I've been prepping for some interviews and brushing up on some system design topics. Below are three talks I've found interesting along with brief descriptions of some of what I took away from them.
This talk is about Zuul Push, a push notification system designed and used by Netflix. When I think of push notifications I think of those annoying messages you get on your phone from apps trying to get you to use them more frequently. Zuul Push is a different sort of push notification. It pushes updated data from Netflix's servers to client devices, for example, when your recommendations have changed. Internally it is implemented with WebSockets. I have a special fondness for WebSockets because I spent a couple of weeks implementing the WebSocket protocol on an embedded device so that it could send updates to a laptop that monitored the status of the device. The two things I found most interesting were how they handled persistence of WebSocket connections (basically adding timeouts and having servers that can handle tens of thousands of connections simultaneously) as well as an optimization for
TCP TIME_WAIT that I was not aware of.
Scaling Memcache at Facebook
As the title implies, this talk is about scaling Memcache at Facebook. Facebook is obviously a complicated webapp, and most user generated requests, even seemingly small ones, need to process a large amount of data. This becomes hard to handle at Facebook scale without caching. Fortunately, there is roughly a 100 to 1 read/write ratio, so Facebook can cache a lot of data in memcache to return it to users without having to redo DB lookups and computation. The basic idea is simple: just stick some cache in front of the DBs, get data from the cache if it exists, otherwise get it from the DB and fill the cache. The complexity comes from avoiding storing stale state in the caches and from avoiding network congestion. I was particularly impressed with how they tailed the commit log in order to issue deletes to the caches.

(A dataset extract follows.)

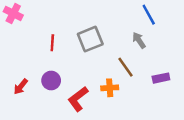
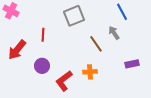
gray square: (90, 39) -> (74, 16), moved
brown line: (126, 67) -> (96, 44), moved
red arrow: (21, 87) -> (17, 50), moved, size x1.5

The last of the talks I'll cover in this post is on Tao, Facebook's data store for things like posts, comments, friend relations, etc. You will probably appreciate this talk more if you watch the one on Memcache first because then you will understand better how Tao and Memcache work together. I found it interesting that Tao uses MySQL as the primary datastore, but the queries for data are done using a NoSQL type API that queries Memcache. This made we wonder whether Facebook would choose a SQL DB for their backend if they were doing a from-scratch rewrite.